Are Carbs Really THAT Bad For You?
Whether you watch your weight or not, you’ll most likely have heard about how bad carbohydrates are for you. It all started with the arrival of the Atkins diet in 1972. While initial studies suggested all carbohydrates are transformed into fat in the body, more recent research has revealed that if you’re eating a diet appropriate for your levels of daily activity, little to no carbohydrate is converted to fat.
For most people, when you eat carbs they are broken down to glucose and transported to the body’s cells. If you’re active and eating appropriately for your activity level. Most of the carbs you consume are more or less burned immediately.
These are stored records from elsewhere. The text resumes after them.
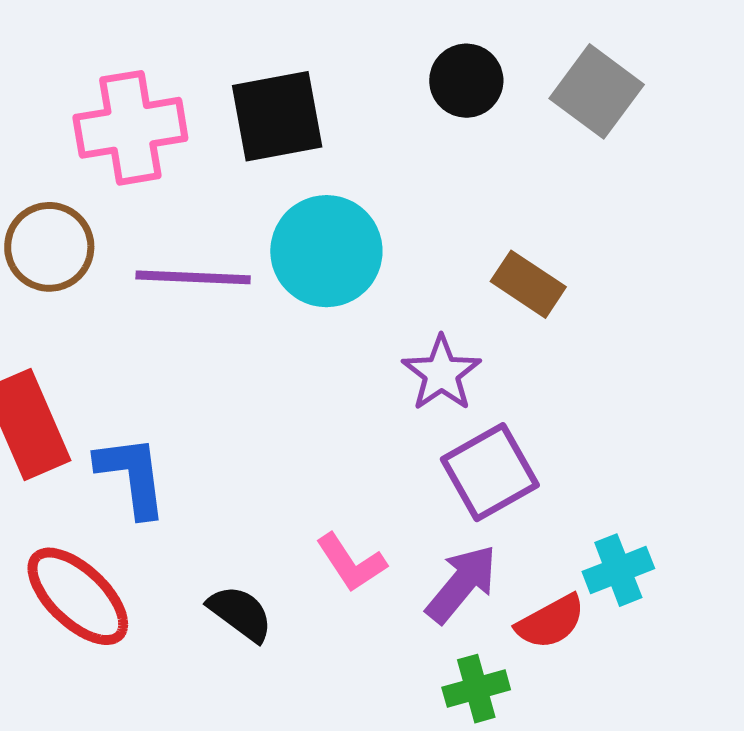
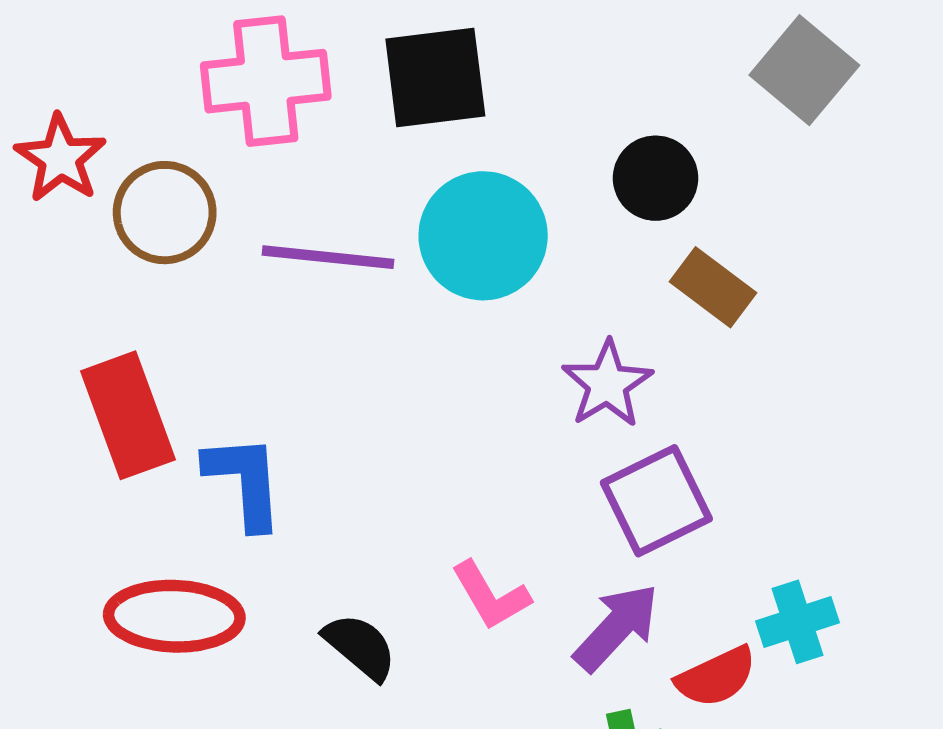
black circle: (466, 81) -> (656, 178), moved
red ellipse: (78, 596) -> (174, 616), turned -45

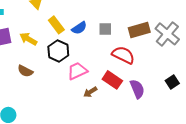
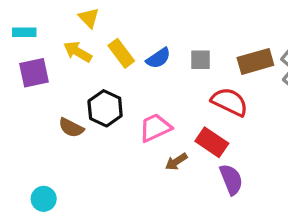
yellow arrow: (28, 39) -> (78, 52), moved
black hexagon: (58, 51) -> (105, 108), moved
purple semicircle: (137, 89) -> (231, 179), moved

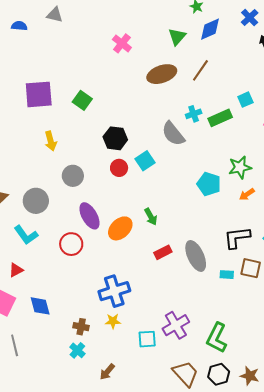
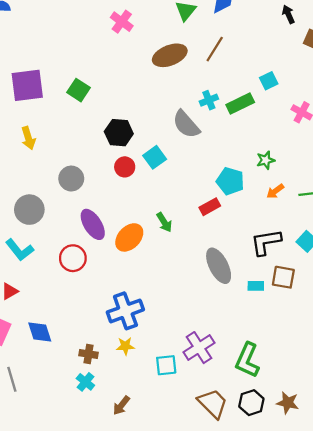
yellow arrow: (51, 141) -> (28, 138), moved
green star: (240, 167) -> (266, 160), size x0.7
red rectangle: (163, 252) -> (210, 207), moved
If, however, this glucose isn’t burned through activity, the pancreas responds by releasing insulin into the bloodstream to bring the levels down again, storing the excess sugar as fat.
People who do cut out carbs may lose weight but it’s actually nothing to do with the carbs.
Firstly, a carb-free diet is likely to be very much lower in calories, explaining why you may lose weight, and secondly, weight loss on a low-carb diet is likely because of water retention. Because for each gram of carbohydrate consumed, the body needs to hold onto 3g of water.
We’re all different and some of us process certain foods better than others, and at certain times. Having a balanced diet and staying in tune with your body and how it responds to certain ingredients is the key to a healthy weight. Studies seem to suggest you may be better off enjoying some carbs in the evening. So perhaps it’s time to think twice about the bad reputation carbs get. And remember, carbs aren’t just breads and pasta. Why not try adding brown rice, oats, sweet potatoes, pulses and legumes into your evening meals. As a bonus side effect you may also find you’ll sleep better. Carbohydrates make the amino acid tryptophan more available to the brain. And it’s tryptophan which is converted into our sleeping hormone, melatonin.